▶ HOW TO COMPLETE THIS TASK
Pictures stay out of the answer, but every line of the material must be restated exactly.

-------- MATERIAL PROVIDED

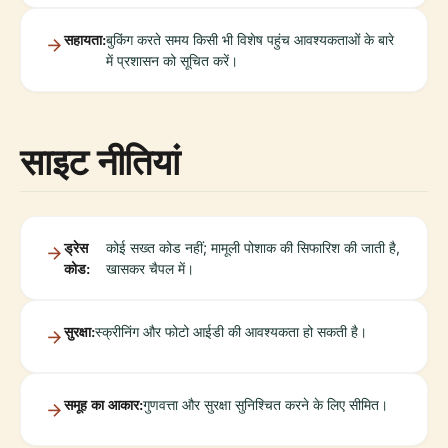
सहायता:
बुकिंग करते समय किसी भी विशेष पहुंच आवश्यकताओं के बारे
में प्रशासन को सूचित करें।
साइट नीतियां
ड्रेस
कोई सख्त कोड नहीं; मामूली पोशाक की सिफारिश की जाती है,
कोड:
खासकर चैपल में।
सुरक्षा:
स्क्रीनिंग और फोटो आईडी की आवश्यकता हो सकती है।
समूह का आकार:
गुणवत्ता और सुरक्षा सुनिश्चित करने के लिए सीमित।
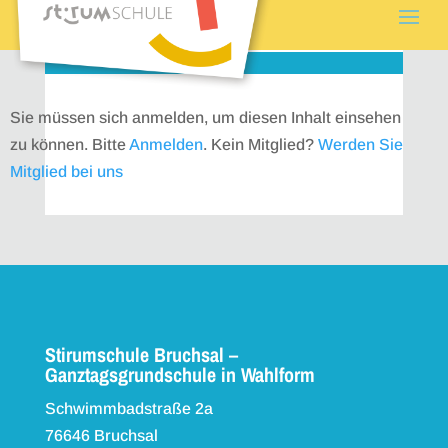
Sie müssen sich anmelden, um diesen Inhalt einsehen
zu können. Bitte
Anmelden
. Kein Mitglied?
Werden Sie
Mitglied bei uns
Stirumschule Bruchsal –
Ganztagsgrundschule in Wahlform
Schwimmbadstraße 2a
76646 Bruchsal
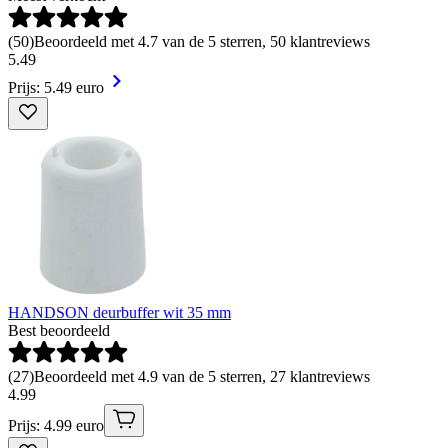
(
50
)
Beoordeeld met 4.7 van de 5 sterren, 50 klantreviews
5
.
49
Prijs: 5.49 euro
HANDSON deurbuffer wit 35 mm
Best beoordeeld
(
27
)
Beoordeeld met 4.9 van de 5 sterren, 27 klantreviews
4
.
99
Prijs: 4.99 euro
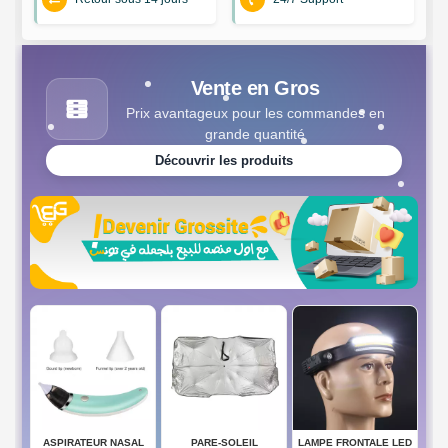
Vente en Gros
Prix avantageux pour les commandes en
grande quantité
Découvrir les produits
ASPIRATEUR NASAL
PARE-SOLEIL
LAMPE FRONTALE LED
SEN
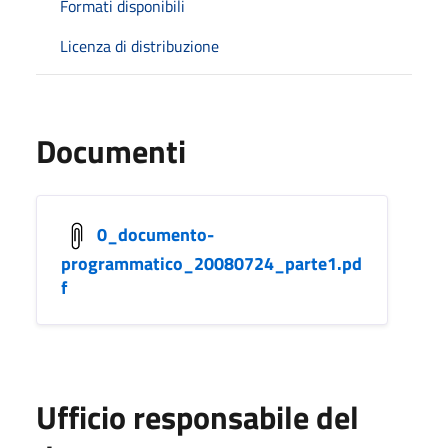
Formati disponibili
Licenza di distribuzione
Documenti
0_documento-
programmatico_20080724_parte1.pd
f
Ufficio responsabile del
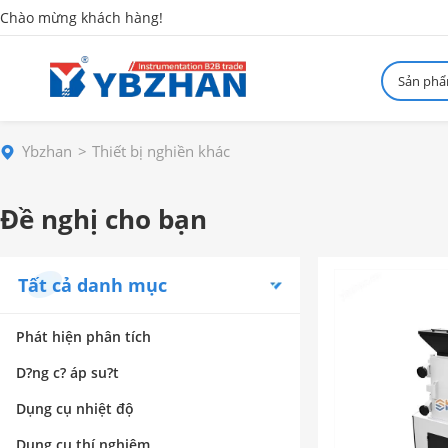
Chào mừng khách hàng!
Sản ph
Ybzhan
Thiết bị nghiền khác
Đề nghị cho bạn
Tất cả danh mục
Phát hiện phân tích
D?ng c? áp su?t
Dụng cụ nhiệt độ
Dụng cụ thí nghiệm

----------------

▶ RESULT BELOW
सहायता:
बुकिंग करते समय किसी भी विशेष पहुंच आवश्यकताओं के बारे
में प्रशासन को सूचित करें।
साइट नीतियां
ड्रेस
कोई सख्त कोड नहीं; मामूली पोशाक की सिफारिश की जाती है,
कोड:
खासकर चैपल में।
सुरक्षा:
स्क्रीनिंग और फोटो आईडी की आवश्यकता हो सकती है।
समूह का आकार:
गुणवत्ता और सुरक्षा सुनिश्चित करने के लिए सीमित।
Sie müssen sich anmelden, um diesen Inhalt einsehen
zu können. Bitte
Anmelden
. Kein Mitglied?
Werden Sie
Mitglied bei uns
Stirumschule Bruchsal –
Ganztagsgrundschule in Wahlform
Schwimmbadstraße 2a
76646 Bruchsal
(
50
)
Beoordeeld met 4.7 van de 5 sterren, 50 klantreviews
5
.
49
Prijs: 5.49 euro
HANDSON deurbuffer wit 35 mm
Best beoordeeld
(
27
)
Beoordeeld met 4.9 van de 5 sterren, 27 klantreviews
4
.
99
Prijs: 4.99 euro
Vente en Gros
Prix avantageux pour les commandes en
grande quantité
Découvrir les produits
ASPIRATEUR NASAL
PARE-SOLEIL
LAMPE FRONTALE LED
SEN
Formati disponibili
Licenza di distribuzione
Documenti
0_documento-
programmatico_20080724_parte1.pd
f
Ufficio responsabile del
Chào mừng khách hàng!
Sản ph
Ybzhan
Thiết bị nghiền khác
Đề nghị cho bạn
Tất cả danh mục
Phát hiện phân tích
D?ng c? áp su?t
Dụng cụ nhiệt độ
Dụng cụ thí nghiệm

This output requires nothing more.